** TASK DETAILS **
Find the line containing "ą bez terminu" in the records below. Copy exactly that line and each one after it, ending at the line containing "YERLİ VE YENİLENEBİLİR ÜRETİMDE ZİRVE", and nothing more.

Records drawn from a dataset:
* * * *
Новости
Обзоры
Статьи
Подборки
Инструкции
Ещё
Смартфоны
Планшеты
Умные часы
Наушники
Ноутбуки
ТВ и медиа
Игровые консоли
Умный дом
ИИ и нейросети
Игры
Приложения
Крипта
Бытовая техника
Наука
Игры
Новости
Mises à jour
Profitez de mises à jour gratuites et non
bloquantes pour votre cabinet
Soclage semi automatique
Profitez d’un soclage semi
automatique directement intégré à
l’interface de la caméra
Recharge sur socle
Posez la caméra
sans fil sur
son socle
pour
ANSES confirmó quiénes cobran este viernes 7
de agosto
* * * *
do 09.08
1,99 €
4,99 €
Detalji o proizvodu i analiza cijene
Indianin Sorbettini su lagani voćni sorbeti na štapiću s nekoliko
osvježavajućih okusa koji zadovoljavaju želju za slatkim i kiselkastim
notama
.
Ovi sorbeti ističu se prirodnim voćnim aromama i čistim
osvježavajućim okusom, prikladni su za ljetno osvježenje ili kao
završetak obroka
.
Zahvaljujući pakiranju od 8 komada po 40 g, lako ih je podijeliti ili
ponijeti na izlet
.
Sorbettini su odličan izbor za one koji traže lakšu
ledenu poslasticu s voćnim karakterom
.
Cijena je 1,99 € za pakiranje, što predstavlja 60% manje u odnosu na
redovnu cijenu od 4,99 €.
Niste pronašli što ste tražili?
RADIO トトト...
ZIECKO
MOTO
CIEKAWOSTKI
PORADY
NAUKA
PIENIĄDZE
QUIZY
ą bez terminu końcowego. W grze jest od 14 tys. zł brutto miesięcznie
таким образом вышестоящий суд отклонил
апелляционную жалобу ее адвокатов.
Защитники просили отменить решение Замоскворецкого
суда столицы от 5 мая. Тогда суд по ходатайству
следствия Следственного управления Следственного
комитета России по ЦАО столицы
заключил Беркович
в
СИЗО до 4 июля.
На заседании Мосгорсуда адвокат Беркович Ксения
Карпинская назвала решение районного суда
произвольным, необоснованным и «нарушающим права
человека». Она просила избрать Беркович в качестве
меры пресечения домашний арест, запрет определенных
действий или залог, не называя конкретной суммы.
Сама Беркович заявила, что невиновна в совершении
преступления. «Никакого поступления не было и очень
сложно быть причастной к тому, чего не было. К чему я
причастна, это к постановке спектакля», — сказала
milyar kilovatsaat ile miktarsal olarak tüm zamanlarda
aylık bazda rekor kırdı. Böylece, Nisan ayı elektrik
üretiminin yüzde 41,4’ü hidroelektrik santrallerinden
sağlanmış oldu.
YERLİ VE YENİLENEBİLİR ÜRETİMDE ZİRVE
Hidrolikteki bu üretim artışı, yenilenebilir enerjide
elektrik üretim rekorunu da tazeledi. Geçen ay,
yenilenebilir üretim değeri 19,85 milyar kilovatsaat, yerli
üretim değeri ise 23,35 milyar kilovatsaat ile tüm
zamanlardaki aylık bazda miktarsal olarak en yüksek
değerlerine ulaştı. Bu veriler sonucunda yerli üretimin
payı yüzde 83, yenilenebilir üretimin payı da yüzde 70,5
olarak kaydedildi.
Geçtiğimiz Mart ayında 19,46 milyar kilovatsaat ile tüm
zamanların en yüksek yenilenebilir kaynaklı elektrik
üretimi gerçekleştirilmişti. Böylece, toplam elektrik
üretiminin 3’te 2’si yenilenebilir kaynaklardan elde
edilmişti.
* * * *
** RESULT OF THIS EXERCISE **
ą bez terminu końcowego. W grze jest od 14 tys. zł brutto miesięcznie
таким образом вышестоящий суд отклонил
апелляционную жалобу ее адвокатов.
Защитники просили отменить решение Замоскворецкого
суда столицы от 5 мая. Тогда суд по ходатайству
следствия Следственного управления Следственного
комитета России по ЦАО столицы
заключил Беркович
в
СИЗО до 4 июля.
На заседании Мосгорсуда адвокат Беркович Ксения
Карпинская назвала решение районного суда
произвольным, необоснованным и «нарушающим права
человека». Она просила избрать Беркович в качестве
меры пресечения домашний арест, запрет определенных
действий или залог, не называя конкретной суммы.
Сама Беркович заявила, что невиновна в совершении
преступления. «Никакого поступления не было и очень
сложно быть причастной к тому, чего не было. К чему я
причастна, это к постановке спектакля», — сказала
milyar kilovatsaat ile miktarsal olarak tüm zamanlarda
aylık bazda rekor kırdı. Böylece, Nisan ayı elektrik
üretiminin yüzde 41,4’ü hidroelektrik santrallerinden
sağlanmış oldu.
YERLİ VE YENİLENEBİLİR ÜRETİMDE ZİRVE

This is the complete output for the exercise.